Na reunião de oração da Igreja Baptista de Moscavide
A irmã G. ora: "Oh Senhor, protege todos os jovens à face da Terra!". "Não faz por menos...!", penso eu.

quinta-feira, julho 03, 2003

Cruzes e foices II
Só mais uma nota aos amigos canhotos. Acerca de exibições públicas de moralidade, comprometimentos com edificações e habituais prédicas do clero vermelho, o que posso dizer é que por aqui o Evangelho lê-se na língua de cada fiel. Assim sendo, nisto da construção civil, são mais as Torres de Babel do que as tendas de confraternização.
Cruzes e foices
Dizem os canhotos: "Kierkegaard encontrava-se no meio da revolução hegeliana do pensamento e por isso a sua importância parece-me menor ou mesmo muito menor em relação à do pensamento marxista para a época contemporânea". Já se esperava tal profissão de fé. Aqui o reverendo prefere responder mesmo com as palavras do neurótico maníaco-depressivo com uma séria disfunção sexual. "Pela minha parte já despendi bastante tempo para aprofundar o sistema hegeliano e de nenhum modo julgo tê-lo compreendido; tenho mesmo a ingenuidade de supor que apesar de todos os meus esforços, se não chego a dominar o seu pensamento é porque ele mesmo não chega, por inteiro, a ser claro" (in Temor e Tremor).
Acerca do casamento com a liberdade III
Prometo que é a última.

Há um pesar que me angustia
uma dor que não chega tarde
Falam do conceito de ironia
sem citar o Kierkegaard!
Acerca do casamento com a liberdade II
E já que andamos pela concepção simbólica da realidade, uma quadrinha...

Dizem que sou frio e calculista
mas não julguem que é dureza
Ter riscado da lista
a lua-de-mel em Fortaleza


Queiram desculpar-me.
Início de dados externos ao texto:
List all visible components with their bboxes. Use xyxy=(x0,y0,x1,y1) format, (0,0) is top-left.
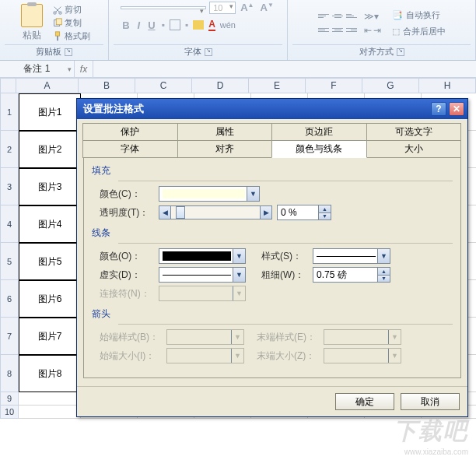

Volto à apologética não tarda.
Acerca do casamento com a liberdade
O meu caro amigo Bruno e os Canhotos preocupam-se com a falta de compromisso dos blogues da direita. Colocaria as coisas nestes termos: quem será o mais casado? Aquele que enverga o anel de matrimónio ou o que resiste às erecções extra-conjugais que a vida nos vai espalhando pelo caminho?

terça-feira, julho 01, 2003

No comboio, ao lado com o pedagogo Rousseau
Aproveitando a boleia: fique sabendo que se educar o seu filho a ouvir diariamente um poema do Livro do Desassossego ao deitar ele nunca vai querer brincar com um G.I. Joe.
E as crianças, Senhor?
A Sic apresenta uma peça sobre os luso-americanos que combateram nas duas Guerras do Golfo. Termina com um diálogo entre dois filhos de um destes soldados. Os pequenos pedem ao pai que os ensine no manuseamento eficaz das armas que vêem, deslumbrados, nas fotografias da campanha. Mas já agora e pegando no cardápio da corporação, não será isto abuso de menores? Propaganda? Não. Uma espécie de make love not war com câmara mas sem cama. A jornalista deve ter-se sentido a Mohandas Mahatma da estação. Paz à sua alma inepta, símbolo luminoso do que é o jornalismo por estas vizinhanças.
Nota quotidiana
Conduzo um carro com quase vinte anos. Tenho a rádio sintonizada na Comercial. A estação é o símbolo do granda som. O meio audiovisual português afina por este diapasão. Um misto de sofisticação e costela saloia. Faz lembrar as constantes revoluções gráficas do Diário de Notícias.
Pensamento do dia
Um mau poeta não é necessariamente um bom homossexual.
Conversões
O Escala Estantes não ressurgiu dos mortos, proeza conseguida apenas pelo único Lázaro da blogosfera - o Mukankala. Mas os seus autores regressam, qual Apóstolo Paulo pós-estrada de Damasco. A sua missão é maior. O Caminho passa agora pelo Meridiano.
Refeições
Quando Jesus passou por Zaqueu disse-lhe: "importa que eu fique hoje em tua casa" (Lucas 19:5). Mais do que fazer-se a comida e cama à borla, o Mestre tinha uma agenda que não se limitava ao material. Ontem fui almoçar com os amigos do DeDireita. Faltava apenas o Pedro. Embora me tenham assegurado que apenas o ausente era crente, certo é que, exceptuando o Manuel, todos eles têm nomes de discípulos.